Das Versammlungshaus war groß genug für alle Dorfbewohner und so stabil gebaut, dass kaum Wind und Schnee durchkamen. Der bullige Kanonenofen in der Mitte war ein Geschenk der Zivilisation, das die Yupik gern übernommen hatten, auch wenn es in ihren Breiten kaum Brennholz gab. Im Hintergrund des Hauses lag das im Sommer gesammelte Treibholz bis zur Decke gestapelt, genug für ein oder zwei Monate, aber es reichte nicht den ganzen Winter. Wenn das Holz aufgebraucht war, mussten ihre Öllampen herhalten. Dolly konnte von Glück sagen, dass der Winter gerade erst begonnen hatte.

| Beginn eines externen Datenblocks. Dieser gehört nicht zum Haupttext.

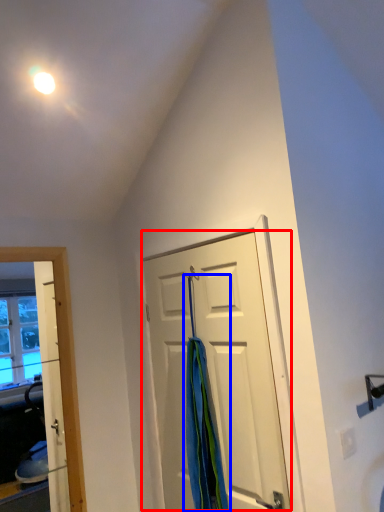 Question: Which point is closer to the camera, door (highlighted by a red box) or shower curtain (highlighted by a blue box)?

Choices:
 (A) door
 (B) shower curtain

Answer: (A) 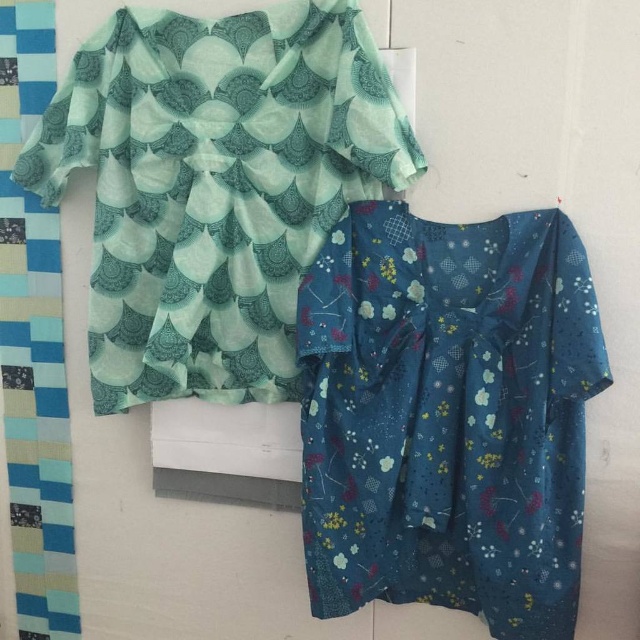 You are a customer in a boutique and see the blue floral fabric dress at lower right and the teal fabric dress at upper left. Which dress is located to the right of the other?

The blue floral fabric dress at lower right is positioned on the right side of the teal fabric dress at upper left.

You are standing in front of two fabrics hanging on a wall. You see a point labeled as point (448, 416). Which fabric is this point located on?

The point (448, 416) is located on the blue floral fabric dress at lower right. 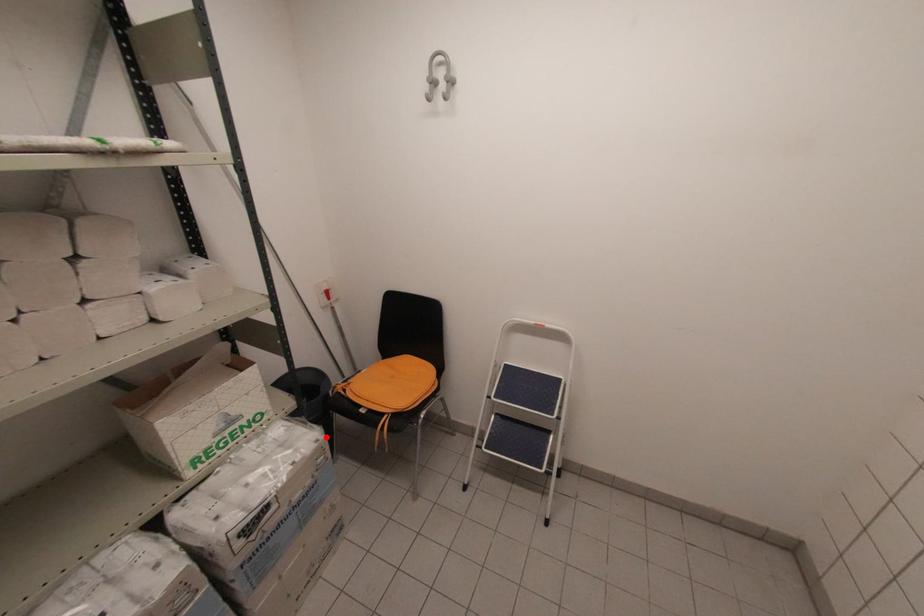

Clarissa setzte sich neben ihre Freundin, die dicht neben dem Ofen kauerte und langsam wieder auftaute. Über einer Leine neben dem Ofen hingen ihre Kleider. Zwei Frauen hatten sie ausgezogen und ihr ein dickes Eisbärenfell gebracht, unter dem sie sich wärmen konnte. Sie lächelte schon wieder, auch wenn in ihren Augen noch die Erinnerung an die eisige Kälte zu sehen war.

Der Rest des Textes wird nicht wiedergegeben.